Angel looked up at Bobby, but his pencil continued to draw. “Julie hasn’t been over in a while. I don’t know where she is. I hope she’s okay. Really.”
“Do you know any of her other friends?” Bobby asked.
“We’re not friends. Julie would never be my friend.”
“You’re friends on Facebook.”
“Facebook isn’t real friends.”
“She has a drawing of yours on her bedroom wall.”
That made Angel smile. “Really? She put it on her wall?”
“Yeah, a stink beetle,” I said, happy to contribute.
“Pinacate beetle,” Angel corrected.
“That’s right. I’ve been racking my brain trying to think of that bug’s real name.” I’m sure he was right, but I had never heard the word pinacate in my life.
“Jimmy, you’re killing me here,” Bobby said, giving me his shut-the-fuck-up look. He turned back to Angel. “Were you in a drawing class together or something? Study buddies?”
“She used to come over a lot. We talked sometimes. But she never came to see me.”
Loud motorcycle exhaust shook the walls and drowned us out. The headlights from the bikes flashed over the closed curtain.
“Julie comes over to see my brother Gabe and his friends. That sounds like them.” Angel set down his pencil and drawing pad. He got up and lifted a corner of the curtain to look out. “You need to go. Come back when it’s just him. You need to run.”
It won’t come as a surprise. Running wasn’t in Bobby’s playbook. Running was the thing the other guy did. Running and bleeding. Too many John Ford movies had etched their way into his psyche, developing a clear—if skewed—definition of what it was to be a man. I, on the other hand, while an avid fan of classic Hollywood cinema, understood the difference between real life and make-believe. That it wasn’t unmanly to be civilized. To avoid confrontation rather than start it. At least I told myself that when my fight-or-flight instinct screamed flight.
Or maybe
my face still hurt from getting pummeled by Ceja. I still hadn’t passed that tooth, and I wasn’t excited about the thought of it.
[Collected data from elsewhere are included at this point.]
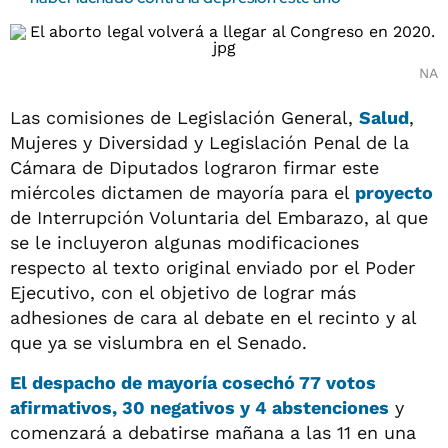
NA
Las comisiones de Legislación General,
Salud
,
Mujeres y Diversidad y Legislación Penal de la
Cámara de Diputados lograron firmar este
miércoles dictamen de mayoría para el
proyecto
de Interrupción Voluntaria del Embarazo, al que
se le incluyeron algunas modificaciones
respecto al texto original enviado por el Poder
Ejecutivo, con el objetivo de lograr más
adhesiones de cara al debate en el recinto y al
que ya se vislumbra en el Senado.
El despacho de mayoría cosechó 77 votos
afirmativos, 30 negativos y 4 abstenciones
y
comenzará a debatirse mañana a las 11 en una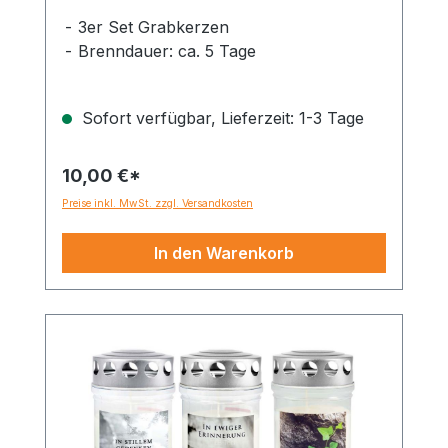
Dauerbrenner 70-90 Std.
3er Set Grabkerzen
Brenndauer: ca. 5 Tage
Sofort verfügbar, Lieferzeit: 1-3 Tage
10,00 €*
Preise inkl. MwSt. zzgl. Versandkosten
In den Warenkorb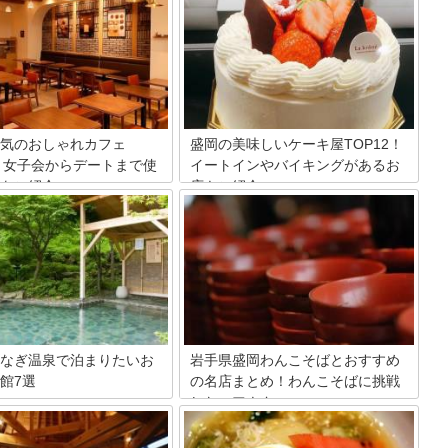
気のおしゃれカフェ
盛岡の美味しいケーキ屋TOP12！
0！女子会からデートまで使
イートインやバイキングがあるお
をご紹介
店もご紹介
岡市のおしゃれなカフェ屋さん
盛岡の名物と言えば？盛岡冷麺やじゃじ
します！盛岡市は岩手県県庁所
ゃ麺、日本海の海の幸を使用した海鮮丼
岩手わんこそば」「盛岡じゃじ
や前沢牛が浮かびますよね。しかし、盛
ど、人気ご当地グルメも有名で
岡には魅力的なケーキ屋さんがたくさん
また、同じ盛岡市内には、おし
あるのです。ケーキビュッフェができる
オンモールが2店舗も！観光や
お店も併せて、盛岡のおすすめケーキ屋
ングデートにも人気なんです。
さんを紹介していきます。
の盛岡でカフェを楽しみません
なぎ温泉で泊まりたいお
岩手県盛岡わんこそばとおすすめ
館7選
の名店まとめ！わんこそばに挑戦
したいアナタへ
岡市内にあるつなぎ温泉。現
宿は15軒ほどしかありません
岩手県の盛岡・花巻エリアには「わんこ
の歴史としては11世紀頃からす
そば」の名店が点在しています。岩手県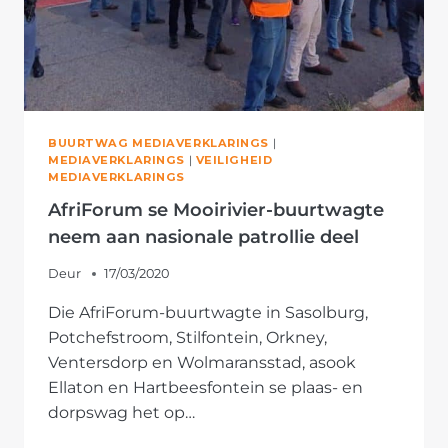
BUURTWAG MEDIAVERKLARINGS
|
MEDIAVERKLARINGS
|
VEILIGHEID
MEDIAVERKLARINGS
AfriForum se Mooirivier-buurtwagte
neem aan nasionale patrollie deel
Deur
17/03/2020
Die AfriForum-buurtwagte in Sasolburg,
Potchefstroom, Stilfontein, Orkney,
Ventersdorp en Wolmaransstad, asook
Ellaton en Hartbeesfontein se plaas- en
dorpswag het op…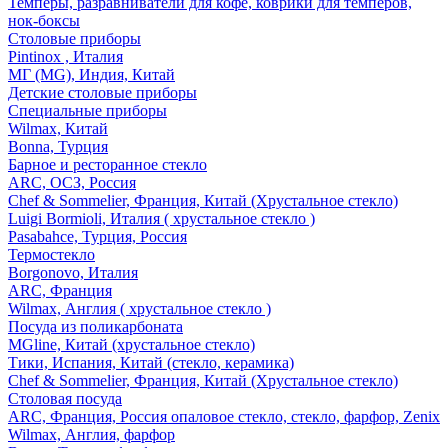
Темперы, разравниватели для кофе, коврики для темперов,
нок-боксы
Столовые приборы
Pintinox , Италия
МГ (MG), Индия, Китай
Детские столовые приборы
Специальные приборы
Wilmax, Китай
Bonna, Турция
Барное и ресторанное стекло
ARC, ОСЗ, Россия
Chef & Sommelier, Франция, Китай (Хрустальное стекло)
Luigi Bormioli, Италия ( хрустальное стекло )
Pasabahce, Турция, Россия
Термостекло
Borgonovo, Италия
ARC, Франция
Wilmax, Англия ( хрустальное стекло )
Посуда из поликарбоната
MGline, Китай (хрустальное стекло)
Тики, Испания, Китай (стекло, керамика)
Chef & Sommelier, Франция, Китай (Хрустальное стекло)
Столовая посуда
ARC, Франция, Россия опаловое стекло, стекло, фарфор, Zenix
Wilmax, Англия, фарфор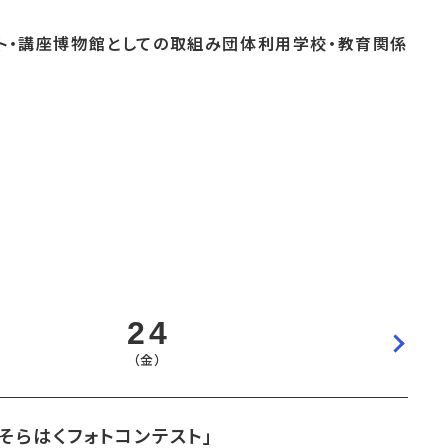
ト・
講座
博物館としての
取組み
団体
利用
学校・
教育関係
よくあるご質問
これまでのイベント
博物館実習
おすすめコース
24
（金）
そらはくフォトコンテスト」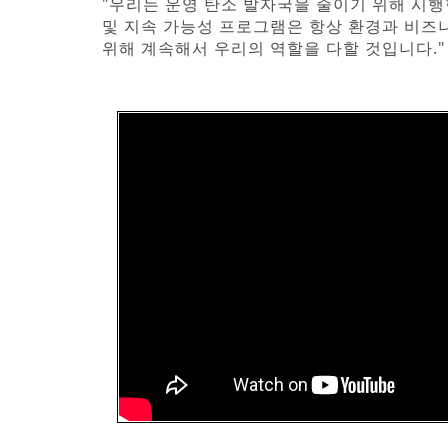
"우리는 운영 탄소 발자국을 줄이기 위해 시
및 지속 가능성 프로그램은 항상 환경과 비즈
위해 계속해서 우리의 역할을 다할 것입니다."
Bobby marched out the front door—and like an asshole, I was right behind him—as the three men got off their motorcycles. Or I should say, boys. Ranging from seventeen to twenty, their faces all had smooth, boyish looks. They tried for something harder, but the softness of youth betrayed them. Mexican or mixed Mexican, each boy sported a stylishly shaved head. I wondered if bald men got angry when they saw kids with obviously full heads of thick hair shaved off on purpose. Like tap dancing in front of a man with no legs.
They were all ripped in that way that only the young can be. Defined muscles covered in tattoo sleeves, though they would have been more intimidating if one of them had been taller than five seven. Two wore wifebeaters and one—just because—was shirtless. The two with shirts had sleeveless jackets, Los Hermanos patches on the back. They could have been a boy band, if their expressions didn’t telegraph the enormous chips on their shoulders.
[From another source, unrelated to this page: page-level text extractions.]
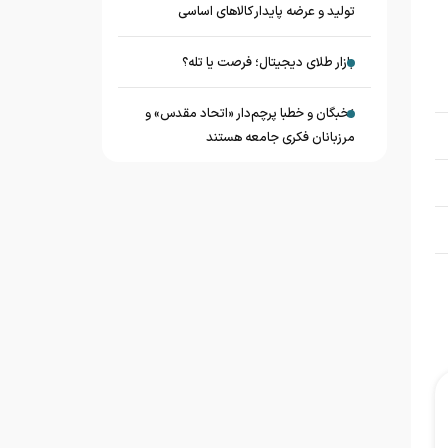
تولید و عرضه پایدار کالاهای اساسی
بازار طلای دیجیتال؛ فرصت یا تله؟
نخبگان و خطبا پرچم‌دار «اتحاد مقدس» و
مرزبانان فکری جامعه هستند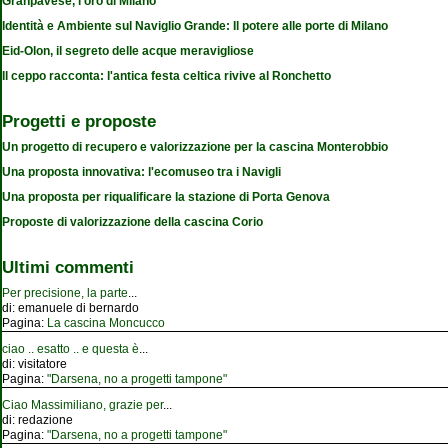
Granpavese, l'oro di Milano
Identità e Ambiente sul Naviglio Grande: Il potere alle porte di Milano
Eid-Olon, il segreto delle acque meravigliose
Il ceppo racconta: l'antica festa celtica rivive al Ronchetto
Progetti e proposte
Un progetto di recupero e valorizzazione per la cascina Monterobbio
Una proposta innovativa: l'ecomuseo tra i Navigli
Una proposta per riqualificare la stazione di Porta Genova
Proposte di valorizzazione della cascina Corio
Ultimi commenti
Per precisione, la parte
...
di:
emanuele di bernardo
Pagina:
La cascina Moncucco
ciao .. esatto .. e questa è
...
di:
visitatore
Pagina:
"Darsena, no a progetti tampone"
Ciao Massimiliano, grazie per
...
di:
redazione
Pagina:
"Darsena, no a progetti tampone"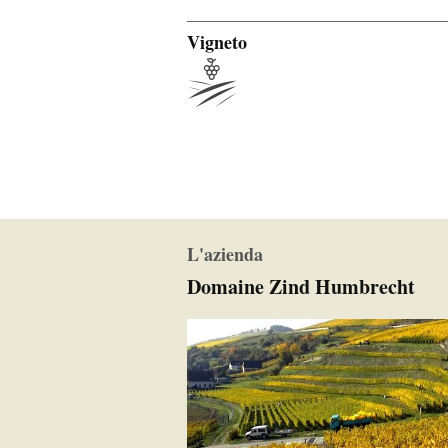
Vigneto
L'azienda
Domaine Zind Humbrecht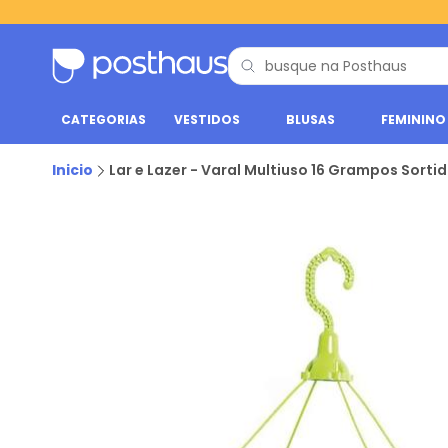
CATEGORIAS
VESTIDOS
BLUSAS
FEMININO
Inicio
Lar e Lazer - Varal Multiuso 16 Grampos Sorti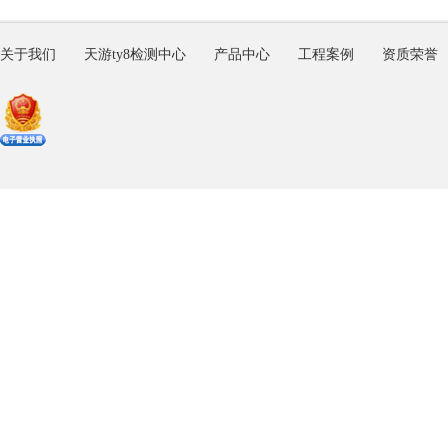
关于我们
天游ty8检测中心
产品中心
工程案例
资质荣誉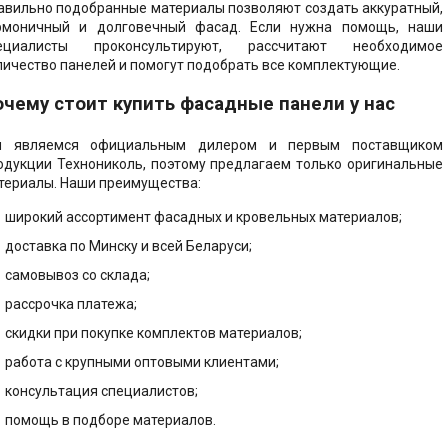
авильно подобранные материалы позволяют создать аккуратный,
рмоничный и долговечный фасад. Если нужна помощь, наши
ециалисты проконсультируют, рассчитают необходимое
личество панелей и помогут подобрать все комплектующие.
очему стоит купить фасадные панели у нас
 являемся официальным дилером и первым поставщиком
одукции Технониколь, поэтому предлагаем только оригинальные
териалы. Наши преимущества:
широкий ассортимент фасадных и кровельных материалов;
доставка по Минску и всей Беларуси;
самовывоз со склада;
рассрочка платежа;
скидки при покупке комплектов материалов;
работа с крупными оптовыми клиентами;
консультация специалистов;
помощь в подборе материалов.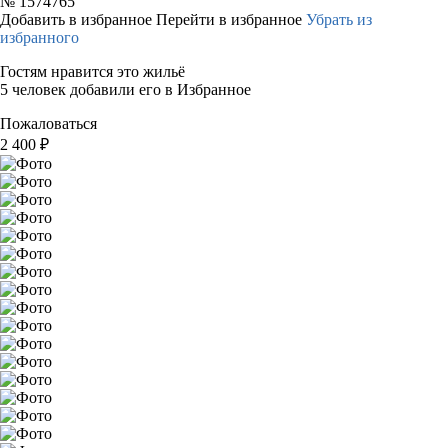
№
1574765
Добавить в избранное
Перейти в избранное
Убрать из
избранного
Гостям нравится это жильё
5 человек добавили его в Избранное
Пожаловаться
2 400
₽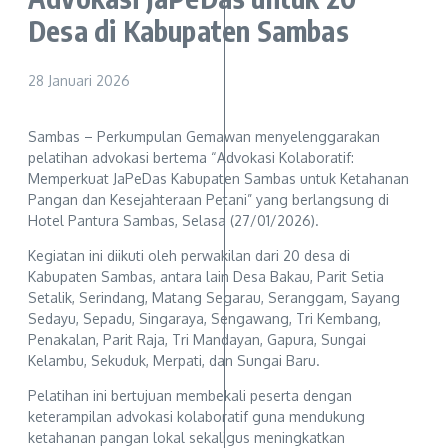
Desa di Kabupaten Sambas
28 Januari 2026
Sambas – Perkumpulan Gemawan menyelenggarakan
pelatihan advokasi bertema “Advokasi Kolaboratif:
Memperkuat JaPeDas Kabupaten Sambas untuk Ketahanan
Pangan dan Kesejahteraan Petani” yang berlangsung di
Hotel Pantura Sambas, Selasa (27/01/2026).
Kegiatan ini diikuti oleh perwakilan dari 20 desa di
Kabupaten Sambas, antara lain Desa Bakau, Parit Setia
Setalik, Serindang, Matang Segarau, Seranggam, Sayang
Sedayu, Sepadu, Singaraya, Sengawang, Tri Kembang,
Penakalan, Parit Raja, Tri Mandayan, Gapura, Sungai
Kelambu, Sekuduk, Merpati, dan Sungai Baru.
Pelatihan ini bertujuan membekali peserta dengan
keterampilan advokasi kolaboratif guna mendukung
ketahanan pangan lokal sekaligus meningkatkan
“Should’ve grabbed my Plan Bs back,” Bobby said under his breath. “If this uglies up, the one on the right is yours. You handle that?”
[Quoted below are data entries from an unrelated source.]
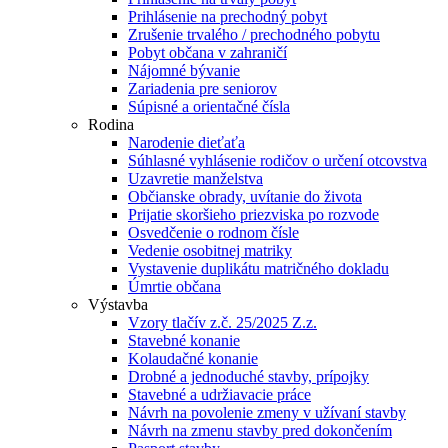
Prihlásenie na prechodný pobyt
Zrušenie trvalého / prechodného pobytu
Pobyt občana v zahraničí
Nájomné bývanie
Zariadenia pre seniorov
Súpisné a orientačné čísla
Rodina
Narodenie dieťaťa
Súhlasné vyhlásenie rodičov o určení otcovstva
Uzavretie manželstva
Občianske obrady, uvítanie do života
Prijatie skoršieho priezviska po rozvode
Osvedčenie o rodnom čísle
Vedenie osobitnej matriky
Vystavenie duplikátu matričného dokladu
Úmrtie občana
Výstavba
Vzory tlačív z.č. 25/2025 Z.z.
Stavebné konanie
Kolaudačné konanie
Drobné a jednoduché stavby, prípojky
Stavebné a udržiavacie práce
Návrh na povolenie zmeny v užívaní stavby
Návrh na zmenu stavby pred dokončením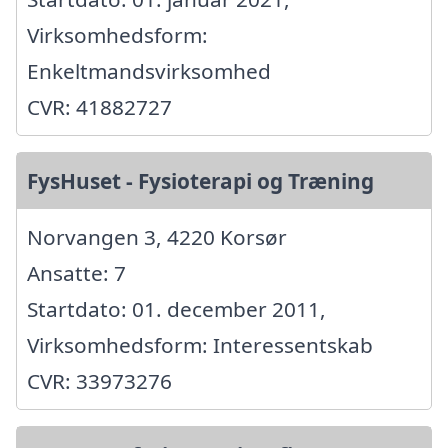
Virksomhedsform:
Enkeltmandsvirksomhed
CVR: 41882727
FysHuset - Fysioterapi og Træning
Norvangen 3, 4220 Korsør
Ansatte: 7
Startdato: 01. december 2011,
Virksomhedsform: Interessentskab
CVR: 33973276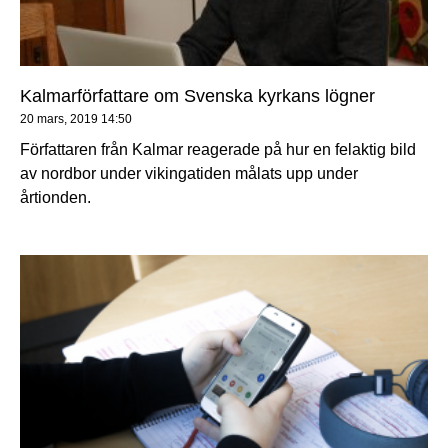
Kalmarförfattare om Svenska kyrkans lögner
20 mars, 2019
14:50
Författaren från Kalmar reagerade på hur en felaktig bild
av nordbor under vikingatiden målats upp under
årtionden.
I wanted to say no and get the fuck out of Dodge. Instead, I nodded.
“Don’t go back on your heels. Balls of your feet,” Bobby said.
“I’ve done this before.”
“I know. I’ve seen you. Thought a few pointers couldn’t hurt.”
I glanced around the yard for a potential weapon. Hoping for a shovel, garden hoe, or even a decent-sized rock, I found nothing. I mentally prepped myself for some eye-gouging and ball-kicking. Unfortunately, with their shaved heads, hair-pulling was off the table.
“Hey,” Bobby said, “how you doing tonight? Which one of you tough guys is Gabe?”
The alpha of the pack broke off from the other two and strutted toward us. He would have had a baby face, except for his eyes. The distrustful eyes of a kid who grew up poor. The look of unkept promises and abandoned dreams. Santa had stiffed him one year too many.